I was laughing because she was right, that sounded awful. I said, “Sorry. Can I come down to the floor with you?”
“Sure, it’s posh down here.”
I pulled up my boxer briefs, kicked off my shoes and jeans. Then I slid down to the floor and rested my shoulder against Tucker’s.
I asked her, “Now that we’re going out, do we swap varsity rings or letter jackets?”
She turned and kissed me. The last illuminated city block of my brain winked out into the soft darkness of my closed eyes and Tucker’s lips.
The kissing went past breathless into panting and horizontal. I only got conscious thought back when my shoulder, jammed against the bed leg, became painful.
“Can you move over?” I asked.
“Let’s try the bed,” she suggested and climbed onto the mattress.
Back to kissing, but awkwardly because every time I started to roll onto her, I backed off again. Reflex from the night of Cal’s party when she panicked and left.
“I think I’m oka
y,” Tucker said.
“Let’s not rush it.”
“You don’t want to?”
“Oh, I want to, but…you asked me out and everything, maybe we should have a date.”
Confusion crossed her face, a hint of frustration, a wash of relief.
“Like movies and holding hands?” she asked. “To make up for the part where we stood around with our pants off?”
“Exactly like that.”
“There’s a theater a few blocks away. Can you stay over? Do you want to?”
“Yeah, I’ll text Mom.”
So we went to a movie. Got dinner. Somehow managed to be back in Tucker’s room with most of our clothes off, in the bed, not making out.

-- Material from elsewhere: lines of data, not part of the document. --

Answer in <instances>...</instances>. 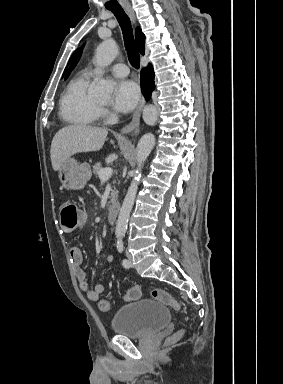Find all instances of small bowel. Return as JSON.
Masks as SVG:
<instances>
[{"label": "small bowel", "instance_id": "c3829d8e", "mask_svg": "<svg viewBox=\"0 0 283 384\" xmlns=\"http://www.w3.org/2000/svg\"><path fill=\"white\" fill-rule=\"evenodd\" d=\"M69 256H70L71 263L74 267V273H75L77 282L80 286V289L84 292L86 298L90 301L99 300L101 293L104 291V285L97 284L93 288L89 287V284L86 278V273L81 268V264L83 262V254L81 249L79 247L70 248ZM106 261L108 263H113L114 262L113 255H108L106 257Z\"/></svg>", "mask_w": 283, "mask_h": 384}]
</instances>
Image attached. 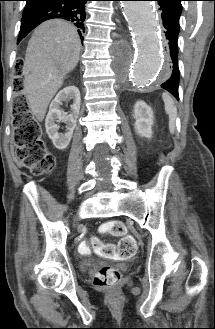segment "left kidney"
I'll return each instance as SVG.
<instances>
[{
    "mask_svg": "<svg viewBox=\"0 0 215 329\" xmlns=\"http://www.w3.org/2000/svg\"><path fill=\"white\" fill-rule=\"evenodd\" d=\"M133 117L135 119V131L141 137H152L153 111L144 101L135 103Z\"/></svg>",
    "mask_w": 215,
    "mask_h": 329,
    "instance_id": "5707ae66",
    "label": "left kidney"
}]
</instances>
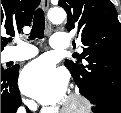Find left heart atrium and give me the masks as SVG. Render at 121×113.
<instances>
[{"instance_id": "39dd6f15", "label": "left heart atrium", "mask_w": 121, "mask_h": 113, "mask_svg": "<svg viewBox=\"0 0 121 113\" xmlns=\"http://www.w3.org/2000/svg\"><path fill=\"white\" fill-rule=\"evenodd\" d=\"M20 82L23 92L42 104H58L65 99L67 76L50 60L30 63L23 70Z\"/></svg>"}]
</instances>
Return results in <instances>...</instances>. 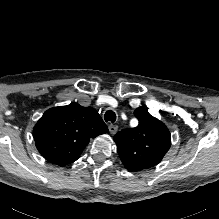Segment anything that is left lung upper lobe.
Segmentation results:
<instances>
[{"mask_svg":"<svg viewBox=\"0 0 219 219\" xmlns=\"http://www.w3.org/2000/svg\"><path fill=\"white\" fill-rule=\"evenodd\" d=\"M134 115L138 126L118 132L114 140L126 169L137 172L159 164L170 148L171 138L166 125L144 107L137 108Z\"/></svg>","mask_w":219,"mask_h":219,"instance_id":"obj_1","label":"left lung upper lobe"}]
</instances>
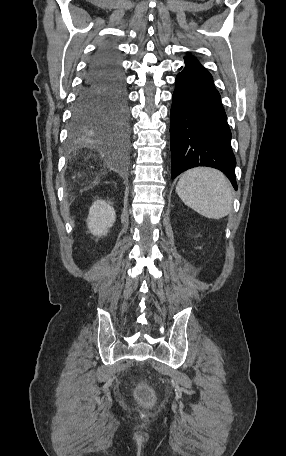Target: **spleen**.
<instances>
[{
  "instance_id": "spleen-1",
  "label": "spleen",
  "mask_w": 286,
  "mask_h": 456,
  "mask_svg": "<svg viewBox=\"0 0 286 456\" xmlns=\"http://www.w3.org/2000/svg\"><path fill=\"white\" fill-rule=\"evenodd\" d=\"M176 192L186 206L204 217L221 219L232 211V186L216 169L199 167L186 171Z\"/></svg>"
}]
</instances>
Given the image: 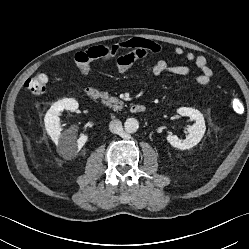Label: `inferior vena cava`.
<instances>
[{
    "label": "inferior vena cava",
    "mask_w": 249,
    "mask_h": 249,
    "mask_svg": "<svg viewBox=\"0 0 249 249\" xmlns=\"http://www.w3.org/2000/svg\"><path fill=\"white\" fill-rule=\"evenodd\" d=\"M109 130L114 134L120 133L122 131V123H121V121L118 120V119L112 120L109 123Z\"/></svg>",
    "instance_id": "obj_1"
}]
</instances>
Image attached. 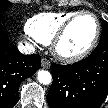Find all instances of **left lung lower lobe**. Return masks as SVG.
<instances>
[{"mask_svg": "<svg viewBox=\"0 0 108 108\" xmlns=\"http://www.w3.org/2000/svg\"><path fill=\"white\" fill-rule=\"evenodd\" d=\"M50 108H99L108 96V47L72 65L51 64Z\"/></svg>", "mask_w": 108, "mask_h": 108, "instance_id": "left-lung-lower-lobe-1", "label": "left lung lower lobe"}]
</instances>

She curled into me and I wrapped an arm around her and prayed that this was going to work.
Chapter Thirty-Three
Tucker
I had a late morning class that Monday, which I offered to skip. Nico said to go, that yo had homework to do anyway. We went to Mill’s for breakfast. Then I gave Nico the key to my room and went to class. All I could think about was Nico in my room and how I wanted to get back there.

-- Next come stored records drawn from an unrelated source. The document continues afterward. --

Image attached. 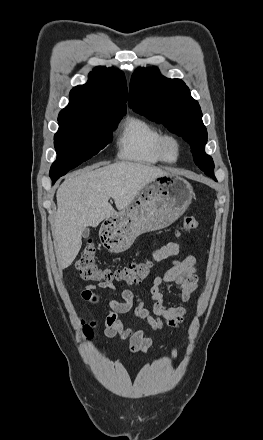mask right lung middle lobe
<instances>
[{
    "mask_svg": "<svg viewBox=\"0 0 263 440\" xmlns=\"http://www.w3.org/2000/svg\"><path fill=\"white\" fill-rule=\"evenodd\" d=\"M124 114H98L78 122H59L54 137L57 159L50 169L52 181L90 159L112 140V131Z\"/></svg>",
    "mask_w": 263,
    "mask_h": 440,
    "instance_id": "dd1d6c3e",
    "label": "right lung middle lobe"
}]
</instances>
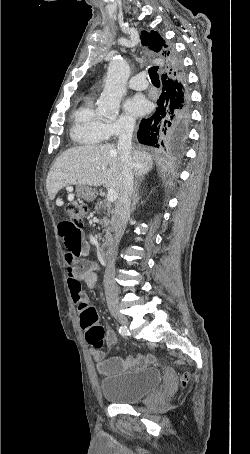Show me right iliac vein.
Returning a JSON list of instances; mask_svg holds the SVG:
<instances>
[{"label": "right iliac vein", "mask_w": 250, "mask_h": 454, "mask_svg": "<svg viewBox=\"0 0 250 454\" xmlns=\"http://www.w3.org/2000/svg\"><path fill=\"white\" fill-rule=\"evenodd\" d=\"M111 314L121 325L124 327L128 326L129 322L127 317L120 313L118 308L111 309Z\"/></svg>", "instance_id": "63e3f726"}]
</instances>
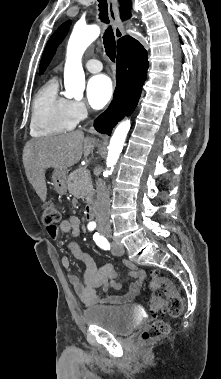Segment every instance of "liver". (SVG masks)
Instances as JSON below:
<instances>
[{"mask_svg": "<svg viewBox=\"0 0 221 379\" xmlns=\"http://www.w3.org/2000/svg\"><path fill=\"white\" fill-rule=\"evenodd\" d=\"M94 140L84 137L82 131L57 136L31 139L23 150V164L27 178L40 199L45 202L47 168L67 169L77 164L82 155L88 156L94 148Z\"/></svg>", "mask_w": 221, "mask_h": 379, "instance_id": "liver-1", "label": "liver"}]
</instances>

When finally I did, Nico was cross-legged on the bed reading from yos tablet.
“What do you usually do Monday afternoons?” Nico asked.
“Study or go work out.”
“Let’s work out. Can I get into your gym?”
“I can swipe you in. Let me change.”
I got on my running clothes and loaned Nico an extra pair of sweats and T-shirt. The gym was nearly empty. Nico found an open dance studio room and sent me to run. I did two miles but that was all I was in the mood for. I wanted to get back to Nico.
I went down to the studio and looked through the glass door. Just stood there for a long time watching Nico move.
Nico saw me and opened the door. “What are you doing? It wasn’t locked.”
“I could watch you all day.”
Nico laughed. “Boring.”
“Let’s go shower?” I suggested.
Nico followed me out of the gym and we walked across the quad together. “You know I’m showering alone, right?” yo asked.
I’d been thinking about how awesome it would be to be together under the hot spray with the soap and all that, but then I realized how exposed that could make Nico feel.